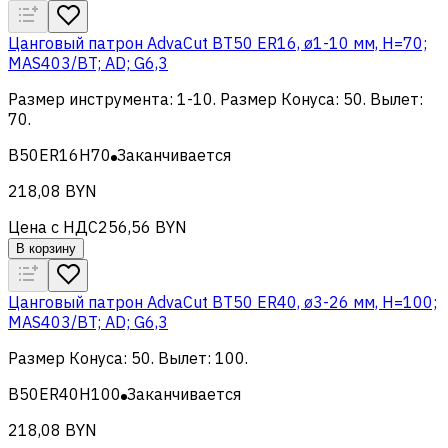
Цанговый патрон AdvaCut BT50 ER16, ø1-10 мм, H=70;
MAS403/BT; AD; G6,3
Размер инструмента
:
1-10
.
Размер Конуса
:
50
.
Вылет
:
70
.
B50ER16H70
Заканчивается
218,08 BYN
Цена с НДС
256,56 BYN
В корзину
Цанговый патрон AdvaCut BT50 ER40, ø3-26 мм, H=100;
MAS403/BT; AD; G6,3
Размер Конуса
:
50
.
Вылет
:
100
.
B50ER40H100
Заканчивается
218,08 BYN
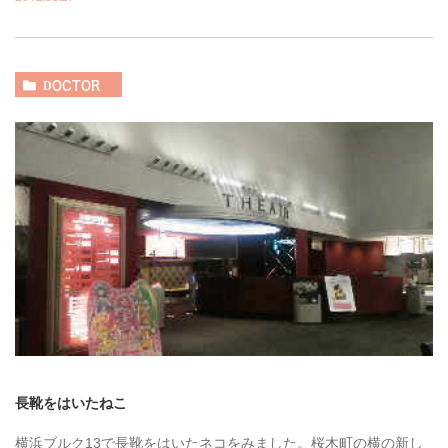
DOCTOR
長靴をはいたねこ
横浜ブルク13で長靴をはいたネコをみました。桜木町の横の新し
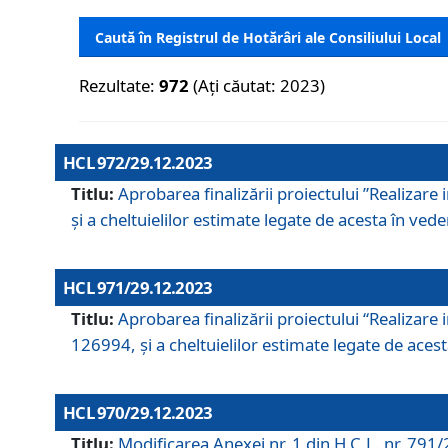
Caută în Registrul de Hotărâri ale Consiliului Local
Rezultate:
972
(Ați căutat: 2023)
HCL 972/29.12.2023
Titlu:
Aprobarea finalizării proiectului ”Realizare
și a cheltuielilor estimate legate de acesta în veder
HCL 971/29.12.2023
Titlu:
Aprobarea finalizării proiectului “Realizare 
126994, și a cheltuielilor estimate legate de acesta
HCL 970/29.12.2023
Titlu:
Modificarea Anexei nr. 1 din H.C.L. nr. 791/2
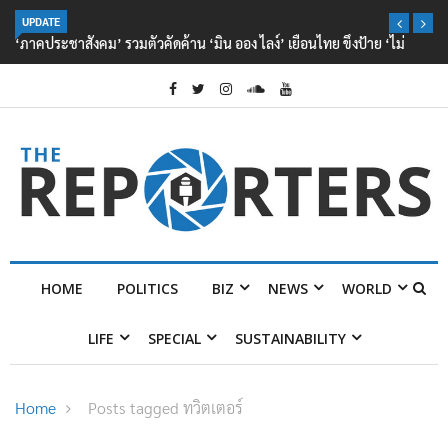
UPDATE
‘ภาคประชาสังคม’ รวมตัวคัดค้าน ‘มิน ออง ไลง์’ เยือนไทย ขึงป้าย ‘ไม่
ต้อนรับอาชญากร’
HOME
POLITICS
BIZ
NEWS
WORLD
LIFE
SPECIAL
SUSTAINABILITY
Home
Posts tagged ทวิตเตอร์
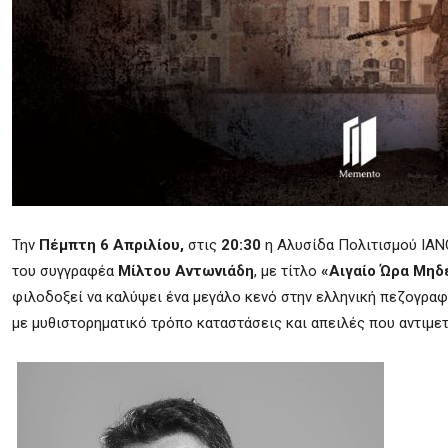
Την
Πέμπτη 6 Απριλίου,
στις
20:30
η Αλυσίδα Πολιτισμού
IAN
του
συγγραφέα
Μίλτου Αντωνιάδη
, με τίτλο
«Αιγαίο Ώρα Μηδ
φιλοδοξεί να καλύψει ένα μεγάλο κενό στην ελληνική πεζογραφ
με μυθιστορηματικό τρόπο καταστάσεις και απειλές που αντιμετ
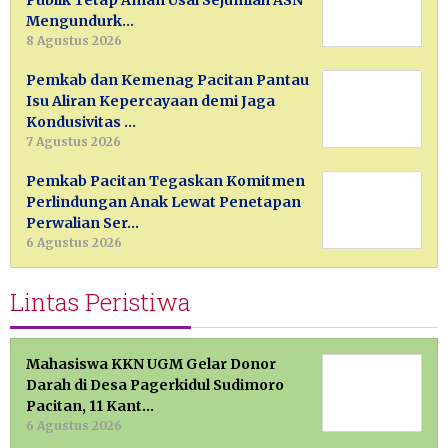
Publik Tetap Aman Usai Sejumlah ASN
Mengundurk…
8 Agustus 2026
Pemkab dan Kemenag Pacitan Pantau
Isu Aliran Kepercayaan demi Jaga
Kondusivitas …
7 Agustus 2026
Pemkab Pacitan Tegaskan Komitmen
Perlindungan Anak Lewat Penetapan
Perwalian Ser…
6 Agustus 2026
Lintas Peristiwa
Mahasiswa KKN UGM Gelar Donor
Darah di Desa Pagerkidul Sudimoro
Pacitan, 11 Kant…
6 Agustus 2026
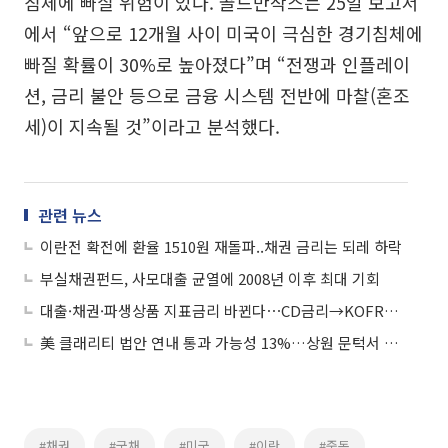
침체에 빠질 위험이 있다. 골드만삭스는 25일 보고서
에서 “앞으로 12개월 사이 미국이 극심한 경기침체에
빠질 확률이 30%로 높아졌다”며 “전쟁과 인플레이
션, 금리 불안 등으로 금융 시스템 전반에 마찰(혼조
세)이 지속될 것”이라고 분석했다.
관련 뉴스
이란전 확전에 환율 1510원 재돌파..채권 금리는 되레 하락
부실채권펀드, 사모대출 균열에 2008년 이후 최대 기회
대출·채권·파생상품 지표금리 바뀐다⋯CD금리→KOFR금리 비중 확대
美 클래리티 법안 연내 통과 가능성 13%…상원 문턱서 제동
#채권
#국채
#미국
#이란
#중동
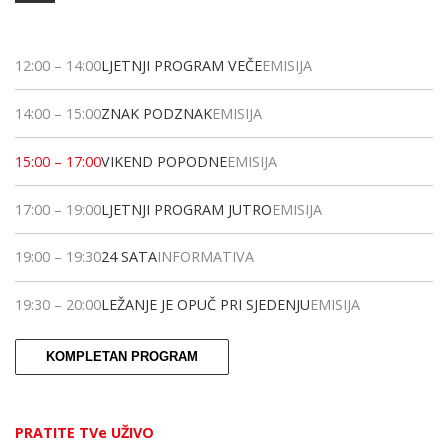
12:00
–
14:00
LJETNJI PROGRAM VEČE
EMISIJA
14:00
–
15:00
ZNAK PODZNAK
EMISIJA
15:00
–
17:00
VIKEND POPODNE
EMISIJA
17:00
–
19:00
LJETNJI PROGRAM JUTRO
EMISIJA
19:00
–
19:30
24 SATA
INFORMATIVA
19:30
–
20:00
LEŽANJE JE OPUČ PRI SJEDENJU
EMISIJA
KOMPLETAN PROGRAM
PRATITE TVe UŽIVO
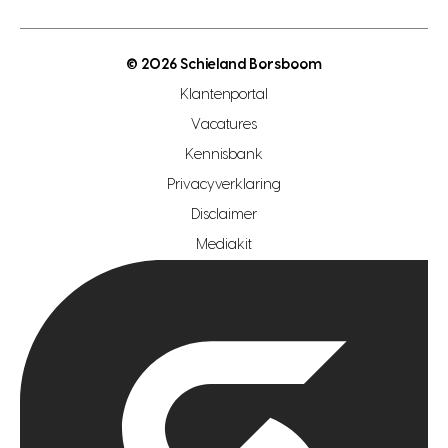
energielabel
open woningwaarde dag
nutsvoorziening
makelaar regio den haag
© 2026 Schieland Borsboom
makelaar regio rotterdam
Klantenportal
makelaar regio zoetermeer
Vacatures
hypotheekshop regio den haag
Kennisbank
Privacyverklaring
hypotheekshop regio rotterdam
Disclaimer
hypotheekshop regio zoetermeer
Mediakit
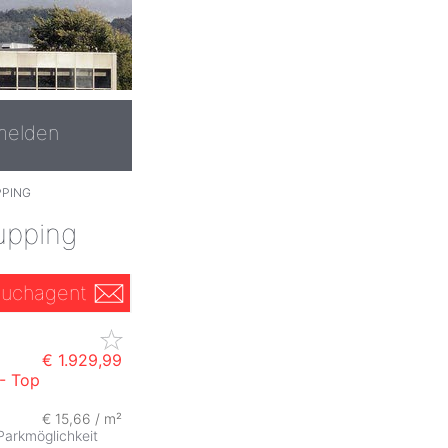
melden
PPING
upping
uchagent
€ 1.929,99
- Top
€ 15,66 / m²
Parkmöglichkeit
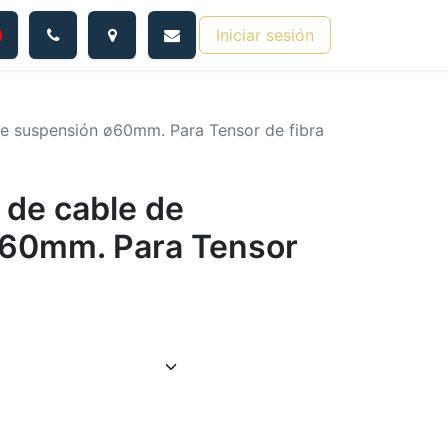
Iniciar sesión
 de suspensión ø60mm. Para Tensor de fibra
o de cable de
ø60mm. Para Tensor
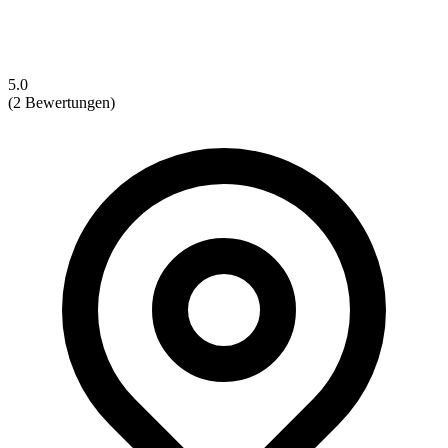
5.0
(2 Bewertungen)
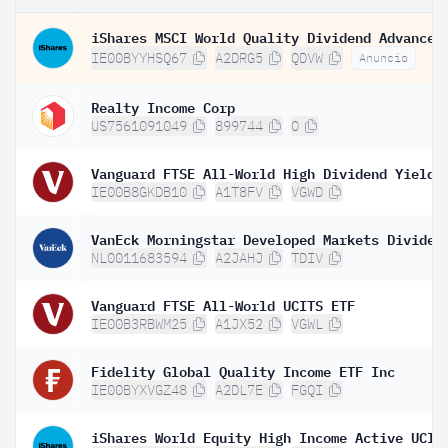
IE00BYYHSQ67
A2DRG5
QDVW
Anuncio
Realty Income Corp
US7561091049
899744
O
IE00B8GKDB10
A1T8FV
VGWD
NL0011683594
A2JAHJ
TDIV
Vanguard FTSE All-World UCITS ETF
IE00B3RBWM25
A1JX52
VGWL
Fidelity Global Quality Income ETF Inc
IE00BYXVGZ48
A2DL7E
FGQI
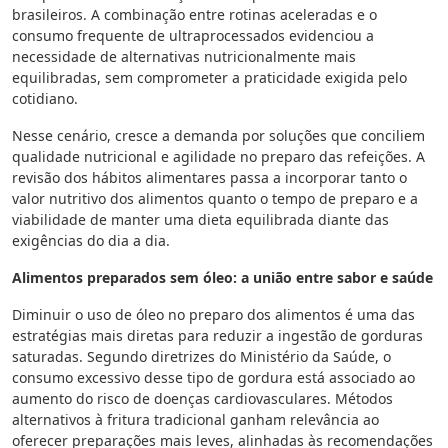
brasileiros. A combinação entre rotinas aceleradas e o
consumo frequente de ultraprocessados evidenciou a
necessidade de alternativas nutricionalmente mais
equilibradas, sem comprometer a praticidade exigida pelo
cotidiano.
Nesse cenário, cresce a demanda por soluções que conciliem
qualidade nutricional e agilidade no preparo das refeições. A
revisão dos hábitos alimentares passa a incorporar tanto o
valor nutritivo dos alimentos quanto o tempo de preparo e a
viabilidade de manter uma dieta equilibrada diante das
exigências do dia a dia.
Alimentos preparados sem óleo: a união entre sabor e saúde
Diminuir o uso de óleo no preparo dos alimentos é uma das
estratégias mais diretas para reduzir a ingestão de gorduras
saturadas. Segundo diretrizes do Ministério da Saúde, o
consumo excessivo desse tipo de gordura está associado ao
aumento do risco de doenças cardiovasculares. Métodos
alternativos à fritura tradicional ganham relevância ao
oferecer preparações mais leves, alinhadas às recomendações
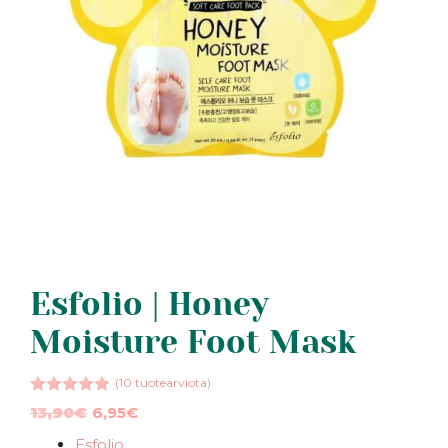
Esfolio | Honey
Moisture Foot Mask
(
10
tuotearviota)
4.90
5:stä
Alkuperäinen
Nykyinen
13,90
€
6,95
€
hinta
hinta
Esfolio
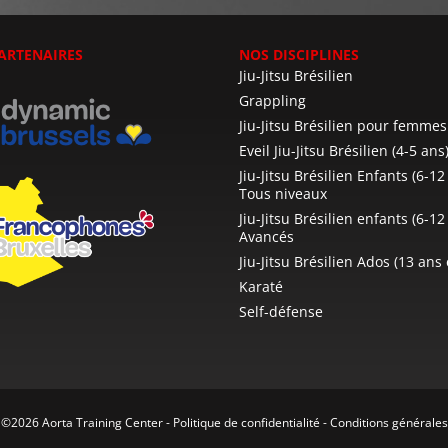
ARTENAIRES
NOS DISCIPLINES
Jiu-Jitsu Brésilien
Grappling
Jiu-Jitsu Brésilien pour femmes
Eveil Jiu-Jitsu Brésilien (4-5 ans
Jiu-Jitsu Brésilien Enfants (6-12
Tous niveaux
Jiu-Jitsu Brésilien enfants (6-12
Avancés
Jiu-Jitsu Brésilien Ados (13 ans 
Karaté
Self-défense
©2026 Aorta Training Center -
Politique de confidentialité
-
Conditions générales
• • • •
= Your objective =
Print the records above again exactly. Leave out the images.

= Result below =
Цанговый патрон AdvaCut BT50 ER16, ø1-10 мм, H=70;
MAS403/BT; AD; G6,3
Размер инструмента
:
1-10
.
Размер Конуса
:
50
.
Вылет
:
70
.
B50ER16H70
Заканчивается
218,08 BYN
Цена с НДС
256,56 BYN
В корзину
Цанговый патрон AdvaCut BT50 ER40, ø3-26 мм, H=100;
MAS403/BT; AD; G6,3
Размер Конуса
:
50
.
Вылет
:
100
.
B50ER40H100
Заканчивается
218,08 BYN
DOCTOR
長靴をはいたねこ
横浜ブルク13で長靴をはいたネコをみました。桜木町の横の新し
Caută în Registrul de Hotărâri ale Consiliului Local
Rezultate:
972
(Ați căutat: 2023)
HCL 972/29.12.2023
Titlu:
Aprobarea finalizării proiectului ”Realizare
și a cheltuielilor estimate legate de acesta în veder
HCL 971/29.12.2023
Titlu:
Aprobarea finalizării proiectului “Realizare 
126994, și a cheltuielilor estimate legate de acesta
HCL 970/29.12.2023
Titlu:
Modificarea Anexei nr. 1 din H.C.L. nr. 791/2
UPDATE
‘ภาคประชาสังคม’ รวมตัวคัดค้าน ‘มิน ออง ไลง์’ เยือนไทย ขึงป้าย ‘ไม่
ต้อนรับอาชญากร’
HOME
POLITICS
BIZ
NEWS
WORLD
LIFE
SPECIAL
SUSTAINABILITY
Home
Posts tagged ทวิตเตอร์
Την
Πέμπτη 6 Απριλίου,
στις
20:30
η Αλυσίδα Πολιτισμού
IAN
του
συγγραφέα
Μίλτου Αντωνιάδη
, με τίτλο
«Αιγαίο Ώρα Μηδ
φιλοδοξεί να καλύψει ένα μεγάλο κενό στην ελληνική πεζογραφ
με μυθιστορηματικό τρόπο καταστάσεις και απειλές που αντιμετ
Publik Tetap Aman Usai Sejumlah ASN
Mengundurk…
8 Agustus 2026
Pemkab dan Kemenag Pacitan Pantau
Isu Aliran Kepercayaan demi Jaga
Kondusivitas …
7 Agustus 2026
Pemkab Pacitan Tegaskan Komitmen
Perlindungan Anak Lewat Penetapan
Perwalian Ser…
6 Agustus 2026
Lintas Peristiwa
Mahasiswa KKN UGM Gelar Donor
Darah di Desa Pagerkidul Sudimoro
Pacitan, 11 Kant…
6 Agustus 2026
침체에 빠질 위험이 있다. 골드만삭스는 25일 보고서
에서 “앞으로 12개월 사이 미국이 극심한 경기침체에
빠질 확률이 30%로 높아졌다”며 “전쟁과 인플레이
션, 금리 불안 등으로 금융 시스템 전반에 마찰(혼조
세)이 지속될 것”이라고 분석했다.
관련 뉴스
이란전 확전에 환율 1510원 재돌파..채권 금리는 되레 하락
부실채권펀드, 사모대출 균열에 2008년 이후 최대 기회
대출·채권·파생상품 지표금리 바뀐다⋯CD금리→KOFR금리 비중 확대
美 클래리티 법안 연내 통과 가능성 13%…상원 문턱서 제동
#채권
#국채
#미국
#이란
#중동
12:00
–
14:00
LJETNJI PROGRAM VEČE
EMISIJA
14:00
–
15:00
ZNAK PODZNAK
EMISIJA
15:00
–
17:00
VIKEND POPODNE
EMISIJA
17:00
–
19:00
LJETNJI PROGRAM JUTRO
EMISIJA
19:00
–
19:30
24 SATA
INFORMATIVA
19:30
–
20:00
LEŽANJE JE OPUČ PRI SJEDENJU
EMISIJA
KOMPLETAN PROGRAM
PRATITE TVe UŽIVO
energielabel
open woningwaarde dag
nutsvoorziening
makelaar regio den haag
© 2026 Schieland Borsboom
makelaar regio rotterdam
Klantenportal
makelaar regio zoetermeer
Vacatures
hypotheekshop regio den haag
Kennisbank
Privacyverklaring
hypotheekshop regio rotterdam
Disclaimer
hypotheekshop regio zoetermeer
Mediakit
melden
PPING
upping
uchagent
€ 1.929,99
- Top
€ 15,66 / m²
Parkmöglichkeit
Iniciar sesión
 de suspensión ø60mm. Para Tensor de fibra
o de cable de
ø60mm. Para Tensor
5.0
(2 Bewertungen)
IE00BYYHSQ67
A2DRG5
QDVW
Anuncio
Realty Income Corp
US7561091049
899744
O
IE00B8GKDB10
A1T8FV
VGWD
NL0011683594
A2JAHJ
TDIV
Vanguard FTSE All-World UCITS ETF
IE00B3RBWM25
A1JX52
VGWL
Fidelity Global Quality Income ETF Inc
IE00BYXVGZ48
A2DL7E
FGQI
brasileiros. A combinação entre rotinas aceleradas e o
consumo frequente de ultraprocessados evidenciou a
necessidade de alternativas nutricionalmente mais
equilibradas, sem comprometer a praticidade exigida pelo
cotidiano.
Nesse cenário, cresce a demanda por soluções que conciliem
qualidade nutricional e agilidade no preparo das refeições. A
revisão dos hábitos alimentares passa a incorporar tanto o
valor nutritivo dos alimentos quanto o tempo de preparo e a
viabilidade de manter uma dieta equilibrada diante das
exigências do dia a dia.
Alimentos preparados sem óleo: a união entre sabor e saúde
Diminuir o uso de óleo no preparo dos alimentos é uma das
estratégias mais diretas para reduzir a ingestão de gorduras
saturadas. Segundo diretrizes do Ministério da Saúde, o
consumo excessivo desse tipo de gordura está associado ao
aumento do risco de doenças cardiovasculares. Métodos
alternativos à fritura tradicional ganham relevância ao
oferecer preparações mais leves, alinhadas às recomendações
Esfolio | Honey
Moisture Foot Mask
(
10
tuotearviota)
4.90
5:stä
Alkuperäinen
Nykyinen
13,90
€
6,95
€
hinta
hinta
Esfolio
ARTENAIRES
NOS DISCIPLINES
Jiu-Jitsu Brésilien
Grappling
Jiu-Jitsu Brésilien pour femmes
Eveil Jiu-Jitsu Brésilien (4-5 ans
Jiu-Jitsu Brésilien Enfants (6-12
Tous niveaux
Jiu-Jitsu Brésilien enfants (6-12
Avancés
Jiu-Jitsu Brésilien Ados (13 ans 
Karaté
Self-défense
©2026 Aorta Training Center -
Politique de confidentialité
-
Conditions générales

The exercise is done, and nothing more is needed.